Local Machine REST API

When you install the module, an executable, “nidm” is placed into your system or local bin (it will tell you the location upon installation). If this bin is added to your path, you can start the server:

nidm

Then open your browser to localhost:8088. The index view that you see is a complete list of validated queries, for example:

_images/apiQueryMeta.png

The available queries must pass through validation to be available (not yet implemented). The queries are organized by their uid, which is just the name of the json file that is found in the nidm-query repo. You can contribute to this repo if you want to make a new query, and tools will be developed for you to generate these data structures in a graphical interface. The “type” variable in the returned json is generated dynamically, and corresponds to the folder name in nidm-query repo. We currently support “results,” “experiment,” and “workflow,” as these are the different kinds of NIDM data structures that are being developed.

The first thing you might want to do is retrieve all the meta data for a single query. This means that we will look at the list in the photo above, and find the uid of one that we like. We can then ask to see a single query:

http://localhost:8088/api/7950f524-90e8-4d54-ad6d-7b22af2e895d
_images/singleQuery.png

You might then have a turtle file that you want to actually run a query on. For example, if you look in the nidm-api examples directory, we have provided a nidm.ttl file that corresponds to a NIDM-Results folder. We can run the query we just saw above to get coordinates:

http://localhost:8088/api/query/7950f524-90e8-4d54-ad6d-7b22af2e895d?ttl=/home/vanessa/Desktop/nidm.ttl

The only difference is that we’ve added the “query” to the URL, and specified the ttl file as a variable, indicated by the ”?” at the end of the URL. We will eventually give you more options to customize your query, for now that’s it. When you do the query, your result will be returned again in json:

_images/doQuery.png

Note that I gave the REST API a local path on my computer. We can also give it a URL and it will work.

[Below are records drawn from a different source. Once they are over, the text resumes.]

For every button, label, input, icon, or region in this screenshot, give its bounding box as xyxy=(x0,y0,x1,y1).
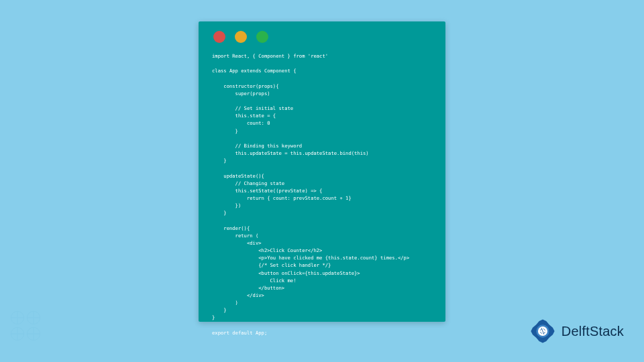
brand-logo: DelftStack xyxy=(528,316,624,346)
logo-icon xyxy=(528,316,557,346)
brand-name: DelftStack xyxy=(561,324,624,339)
maximize-icon xyxy=(256,31,268,43)
close-icon xyxy=(213,31,225,43)
background-decoration xyxy=(4,304,58,358)
code-window: import React, { Component } from 'react'… xyxy=(199,21,445,322)
window-controls xyxy=(199,21,445,48)
code-block: import React, { Component } from 'react'… xyxy=(199,48,445,345)
minimize-icon xyxy=(235,31,247,43)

http://localhost:8088/api/query/7950f524-90e8-4d54-ad6d-7b22af2e895d?ttl=https://rawgithub.com/incf-nidash/nidm-api/master/example/nidm.ttl

Boum.

If you screw something up, meaning that the query did not work for any reason (e.g., you gave it a wrong file, improperly formatted file, or the query logic has an error), it will tell you:

_images/screwUp.png

Note that the current (tiny) set of queries is currently not being validated, and they need work and contribution.

REST API on Server

You can use something like gunicorn to run the flask application on a server, for the world to use. More documentation on how to do this will come, as we currently do not have a server to host this. Please be aware that the debug mode in the Flask application is set to True, and you should `read about <http://flask.pocoo.org/docs/0.10/deploying/ >`_ the proper way to deploy a flask application before doing something that might compromise the security of your server.

Integration into Python

An example turtle file is provided in the “example” directory of the repo, and running a query on this file from within python is shown below:

#!/usr/bin/python

from nidm.query import get_query_directory, validate_queries, make_lookup, do_query

# Get updated queries, validate, and generate a lookup dict:
query_dir = get_query_directory()
query_json = validate_queries(query_dir)
query_dict = make_lookup(query_json,key_field="uid")

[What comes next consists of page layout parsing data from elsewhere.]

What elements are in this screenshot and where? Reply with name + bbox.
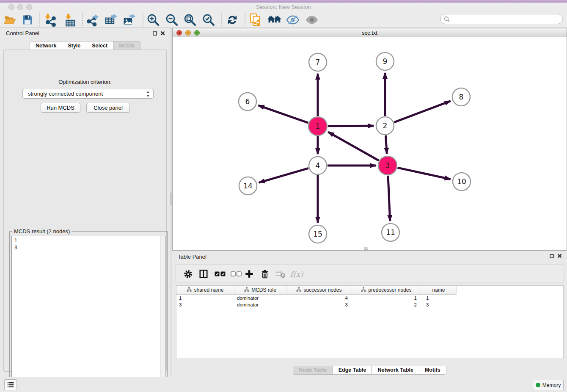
graph-node-1[interactable]: 1 — [308, 117, 327, 135]
mcds-result-text[interactable]: 13 — [11, 236, 165, 389]
graph-edge-3-11[interactable] — [388, 176, 390, 221]
tab-network-table[interactable]: Network Table — [372, 366, 419, 375]
graph-node-8[interactable]: 8 — [452, 88, 470, 106]
tab-style[interactable]: Style — [62, 41, 86, 50]
table-cell[interactable]: 4 — [286, 295, 352, 301]
column-header-successor-nodes[interactable]: successor nodes — [286, 286, 352, 295]
column-header-shared-name[interactable]: shared name — [176, 286, 234, 295]
tab-motifs[interactable]: Motifs — [419, 366, 446, 375]
graph-edge-2-3[interactable] — [385, 135, 387, 154]
function-builder-icon[interactable]: f(x) — [289, 267, 304, 281]
table-cell[interactable]: 1 — [352, 295, 421, 301]
column-header-MCDS-role[interactable]: MCDS role — [234, 286, 286, 295]
close-panel-icon[interactable] — [160, 31, 165, 36]
result-scrollbar[interactable] — [160, 236, 165, 388]
hide-details-icon[interactable] — [285, 13, 300, 27]
graph-edge-1-2[interactable] — [328, 126, 374, 126]
graph-edge-1-6[interactable] — [258, 105, 308, 123]
svg-text:3: 3 — [385, 161, 390, 170]
home-icon[interactable] — [267, 13, 282, 27]
table-cell[interactable]: 3 — [286, 301, 352, 308]
search-input[interactable] — [450, 15, 562, 23]
tab-select[interactable]: Select — [86, 41, 113, 50]
graph-node-4[interactable]: 4 — [309, 157, 327, 174]
table-cell[interactable]: 3 — [421, 301, 457, 308]
network-canvas[interactable]: 7968124314101511 — [173, 37, 567, 250]
graph-edge-4-14[interactable] — [259, 168, 308, 182]
tab-node-table[interactable]: Node Table — [293, 366, 333, 375]
graph-node-11[interactable]: 11 — [382, 224, 399, 241]
criterion-dropdown[interactable]: strongly connected component — [22, 89, 154, 99]
deselect-all-icon[interactable] — [229, 267, 243, 281]
canvas-scroll-handle[interactable] — [364, 247, 368, 250]
graph-node-2[interactable]: 2 — [376, 117, 394, 135]
table-row[interactable]: 3dominator323 — [176, 301, 563, 308]
open-folder-icon[interactable] — [2, 13, 17, 27]
graph-node-3[interactable]: 3 — [378, 156, 397, 175]
mcds-panel: Optimization criterion: strongly connect… — [3, 50, 167, 372]
table-cell[interactable]: dominator — [234, 295, 286, 301]
graph-node-14[interactable]: 14 — [239, 177, 257, 195]
toolbar-divider — [245, 13, 245, 26]
float-table-panel-icon[interactable] — [550, 254, 554, 258]
graph-node-7[interactable]: 7 — [309, 53, 327, 71]
table-cell[interactable]: 3 — [176, 301, 234, 308]
window-title: Session: New Session — [0, 3, 567, 12]
export-network-icon[interactable] — [85, 13, 100, 27]
main-toolbar — [0, 12, 567, 28]
control-panel: Control Panel NetworkStyleSelectMCDS Opt… — [0, 28, 170, 377]
graph-node-15[interactable]: 15 — [309, 225, 327, 243]
tab-edge-table[interactable]: Edge Table — [333, 366, 372, 375]
memory-button[interactable]: Memory — [533, 380, 564, 390]
mcds-result-line: 1 — [14, 237, 162, 244]
table-cell[interactable]: 1 — [176, 295, 234, 301]
graph-node-10[interactable]: 10 — [453, 173, 471, 190]
run-mcds-button[interactable]: Run MCDS — [41, 103, 80, 113]
table-cell[interactable]: 2 — [352, 301, 421, 308]
graph-edge-3-10[interactable] — [397, 168, 450, 179]
table-row[interactable]: 1dominator411 — [176, 295, 563, 301]
graph-node-9[interactable]: 9 — [376, 52, 394, 70]
import-table-icon[interactable] — [63, 13, 78, 27]
table-cell[interactable]: dominator — [234, 301, 286, 308]
node-table: shared nameMCDS rolesuccessor nodesprede… — [176, 285, 564, 359]
status-bar: Memory — [0, 377, 567, 392]
save-session-icon[interactable] — [20, 13, 35, 27]
float-panel-icon[interactable] — [153, 31, 157, 36]
svg-text:2: 2 — [383, 121, 388, 130]
network-document-icon[interactable] — [248, 13, 263, 27]
export-table-icon[interactable] — [103, 13, 118, 27]
export-image-icon[interactable] — [121, 13, 137, 27]
show-columns-icon[interactable] — [196, 267, 211, 281]
network-graph: 7968124314101511 — [173, 37, 567, 251]
close-table-panel-icon[interactable] — [557, 254, 562, 258]
tab-network[interactable]: Network — [30, 41, 62, 50]
zoom-fit-icon[interactable] — [182, 13, 198, 27]
show-details-icon[interactable] — [304, 13, 319, 27]
select-all-icon[interactable] — [213, 267, 227, 281]
import-network-icon[interactable] — [43, 13, 58, 27]
graph-node-6[interactable]: 6 — [239, 93, 256, 110]
refresh-layout-icon[interactable] — [225, 13, 240, 27]
tab-mcds[interactable]: MCDS — [113, 41, 140, 50]
zoom-in-icon[interactable] — [146, 13, 161, 27]
settings-gear-icon[interactable] — [181, 267, 195, 281]
task-history-button[interactable] — [4, 379, 17, 390]
graph-edge-3-1[interactable] — [328, 132, 379, 160]
delete-table-icon[interactable] — [273, 267, 288, 281]
svg-text:8: 8 — [459, 93, 464, 101]
os-titlebar: Session: New Session — [0, 3, 567, 12]
add-row-icon[interactable] — [242, 267, 256, 281]
svg-text:14: 14 — [243, 182, 253, 190]
network-title: scc.txt — [173, 28, 567, 37]
control-panel-title: Control Panel — [6, 30, 39, 36]
column-header-predecessor-nodes[interactable]: predecessor nodes — [352, 286, 421, 295]
zoom-selected-icon[interactable] — [201, 13, 216, 27]
close-panel-button[interactable]: Close panel — [86, 103, 130, 113]
delete-row-icon[interactable] — [258, 267, 272, 281]
graph-edge-2-8[interactable] — [394, 101, 451, 122]
table-cell[interactable]: 1 — [421, 295, 457, 301]
table-panel-title: Table Panel — [178, 254, 206, 260]
zoom-out-icon[interactable] — [164, 13, 179, 27]
column-header-name[interactable]: name — [421, 286, 457, 295]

# Let's use the query to get coordinates
qid = "7950f524-90e8-4d54-ad6d-7b22af2e895d"

# Here is a ttl file that I want to query, nidm-results
ttl_file = "nidm.ttl"

result = do_query(ttl_file=ttl_file,query=query_dict[qid]["sparql"])

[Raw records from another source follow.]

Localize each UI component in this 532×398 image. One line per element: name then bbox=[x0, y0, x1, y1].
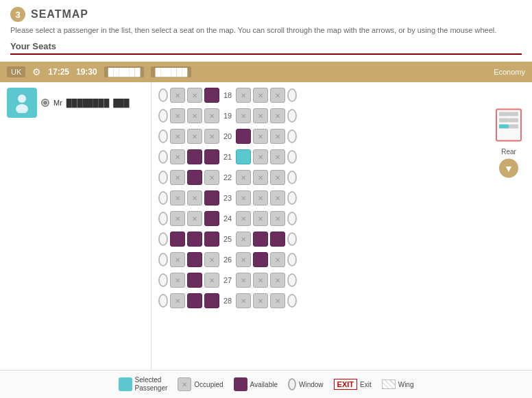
seat-24A[interactable] bbox=[170, 211, 185, 226]
mini-map bbox=[496, 109, 522, 142]
seat-23E[interactable] bbox=[253, 190, 268, 206]
window-oval-right bbox=[287, 212, 297, 225]
window-oval-right bbox=[287, 273, 297, 287]
seat-19C[interactable] bbox=[204, 108, 219, 123]
seat-19A[interactable] bbox=[170, 108, 185, 123]
legend-selected: SelectedPassenger bbox=[119, 376, 168, 393]
seat-26B[interactable] bbox=[187, 252, 202, 267]
seat-26A[interactable] bbox=[170, 252, 185, 267]
seat-27F[interactable] bbox=[270, 273, 285, 288]
seat-19B[interactable] bbox=[187, 108, 202, 123]
seat-19D[interactable] bbox=[236, 108, 251, 123]
selected-icon bbox=[119, 377, 132, 391]
seat-24F[interactable] bbox=[270, 211, 285, 226]
seat-22F[interactable] bbox=[270, 170, 285, 185]
window-oval-left bbox=[158, 150, 168, 164]
seat-24E[interactable] bbox=[253, 211, 268, 226]
seat-25C[interactable] bbox=[204, 232, 219, 247]
main-area: Mr ████████ ███ 18 bbox=[0, 82, 532, 370]
seat-23D[interactable] bbox=[236, 190, 251, 206]
seat-25F[interactable] bbox=[270, 232, 285, 247]
seat-22C[interactable] bbox=[204, 170, 219, 185]
seat-24D[interactable] bbox=[236, 211, 251, 226]
legend-wing: Wing bbox=[382, 380, 414, 389]
seat-28A[interactable] bbox=[170, 293, 185, 308]
seat-25D[interactable] bbox=[236, 232, 251, 247]
row-number-26: 26 bbox=[221, 256, 234, 264]
arrival-time: 19:30 bbox=[76, 67, 97, 77]
seat-20B[interactable] bbox=[187, 129, 202, 144]
seat-18E[interactable] bbox=[253, 88, 268, 103]
table-row: 24 bbox=[158, 209, 525, 228]
seat-18C[interactable] bbox=[204, 88, 219, 103]
seat-20C[interactable] bbox=[204, 129, 219, 144]
window-oval-right bbox=[287, 129, 297, 143]
seat-26D[interactable] bbox=[236, 252, 251, 267]
seat-28E[interactable] bbox=[253, 293, 268, 308]
gear-icon[interactable]: ⚙ bbox=[32, 66, 41, 77]
seat-24C[interactable] bbox=[204, 211, 219, 226]
svg-point-1 bbox=[16, 104, 28, 113]
seat-27D[interactable] bbox=[236, 273, 251, 288]
seat-22A[interactable] bbox=[170, 170, 185, 185]
seat-20E[interactable] bbox=[253, 129, 268, 144]
available-icon bbox=[234, 377, 247, 391]
legend-available: Available bbox=[234, 377, 278, 391]
avatar-icon bbox=[12, 92, 32, 113]
seat-26C[interactable] bbox=[204, 252, 219, 267]
seat-21B[interactable] bbox=[187, 149, 202, 164]
passenger-avatar bbox=[7, 88, 37, 118]
seat-22B[interactable] bbox=[187, 170, 202, 185]
svg-point-0 bbox=[18, 95, 26, 103]
seat-28C[interactable] bbox=[204, 293, 219, 308]
seat-21E[interactable] bbox=[253, 149, 268, 164]
seatmap-grid: 18 19 bbox=[152, 82, 532, 314]
seat-22D[interactable] bbox=[236, 170, 251, 185]
nav-controls: ▲ Front Rear ▼ bbox=[496, 82, 522, 178]
seat-19F[interactable] bbox=[270, 108, 285, 123]
seat-28B[interactable] bbox=[187, 293, 202, 308]
seat-25B[interactable] bbox=[187, 232, 202, 247]
seat-18A[interactable] bbox=[170, 88, 185, 103]
seat-22E[interactable] bbox=[253, 170, 268, 185]
seat-24B[interactable] bbox=[187, 211, 202, 226]
window-oval-right bbox=[287, 253, 297, 266]
seat-25E[interactable] bbox=[253, 232, 268, 247]
seat-20F[interactable] bbox=[270, 129, 285, 144]
seat-20D[interactable] bbox=[236, 129, 251, 144]
seat-27A[interactable] bbox=[170, 273, 185, 288]
seat-20A[interactable] bbox=[170, 129, 185, 144]
seat-25A[interactable] bbox=[170, 232, 185, 247]
flight-class: Economy bbox=[494, 68, 525, 76]
seat-23F[interactable] bbox=[270, 190, 285, 206]
page-container: 3 SEATMAP Please select a passenger in t… bbox=[0, 0, 532, 398]
row-number-21: 21 bbox=[221, 153, 234, 161]
seat-28F[interactable] bbox=[270, 293, 285, 308]
seat-18D[interactable] bbox=[236, 88, 251, 103]
seat-27E[interactable] bbox=[253, 273, 268, 288]
seat-23A[interactable] bbox=[170, 190, 185, 206]
scroll-rear-button[interactable]: ▼ bbox=[499, 159, 518, 178]
header: 3 SEATMAP Please select a passenger in t… bbox=[0, 0, 532, 62]
seat-21A[interactable] bbox=[170, 149, 185, 164]
seat-26E[interactable] bbox=[253, 252, 268, 267]
seat-27C[interactable] bbox=[204, 273, 219, 288]
seat-28D[interactable] bbox=[236, 293, 251, 308]
seat-21F[interactable] bbox=[270, 149, 285, 164]
seat-21D-selected[interactable] bbox=[236, 149, 251, 164]
seat-18F[interactable] bbox=[270, 88, 285, 103]
passenger-radio[interactable] bbox=[41, 99, 49, 107]
seat-19E[interactable] bbox=[253, 108, 268, 123]
seat-23B[interactable] bbox=[187, 190, 202, 206]
seat-18B[interactable] bbox=[187, 88, 202, 103]
seat-23C[interactable] bbox=[204, 190, 219, 206]
table-row: 18 bbox=[158, 86, 525, 105]
passenger-lastname: ███ bbox=[113, 99, 129, 107]
window-oval-left bbox=[158, 273, 168, 287]
flight-number: ██████ bbox=[151, 66, 191, 77]
seat-27B[interactable] bbox=[187, 273, 202, 288]
subtitle: Please select a passenger in the list, t… bbox=[10, 25, 522, 36]
seat-26F[interactable] bbox=[270, 252, 285, 267]
window-oval-right bbox=[287, 191, 297, 205]
seat-21C[interactable] bbox=[204, 149, 219, 164]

# The result is a pandas data frame. I can turn it into other things too
result = result.to_dict(orient="records")

nidm

nidm package

Subpackages
nidm.script package
Submodules
nidm.script.post_install module
Module contents
nidm.templates package
Module contents
Submodules
nidm.app module
class nidm.app.NIDMServer(*args, **kwargs)[source]

Bases: flask.app.Flask

class nidm.app.apiDoQuery[source]

Bases: flask_restful.Resource

return result of query on ttl file Paramters ========= qid: str

the uid associated with the query
ttl: str
the url of the turtle file
endpoint = 'apidoquery'
get(qid, output_format)[source]
mediatypes(resource_cls)
methods = ['GET']
class nidm.app.apiIndex[source]

Bases: flask_restful.Resource

Main view for REST API to display all available queries

endpoint = 'apiindex'
get()[source]
mediatypes(resource_cls)
methods = ['GET']
class nidm.app.apiQueryMeta[source]

Bases: flask_restful.Resource

return complete meta data for specific query

endpoint = 'apiquerymeta'
get(qid)[source]
mediatypes(resource_cls)
methods = ['GET']
nidm.app.generateQuery()[source]
nidm.app.newQuery()[source]
nidm.app.previewQuery()[source]
nidm.app.start(port=8088)[source]
nidm.experiment module
nidm.query module

query: part of the nidm-api general functions to work with query data structures for nidm-queries

class nidm.query.Queries(components=['experiment', 'results', 'workflow'])[source]
nidm.query.do_query(ttl_file, query, rdf_format='turtle', serialize_format='csv', output_df=True)[source]
nidm.query.download_queries(destination)[source]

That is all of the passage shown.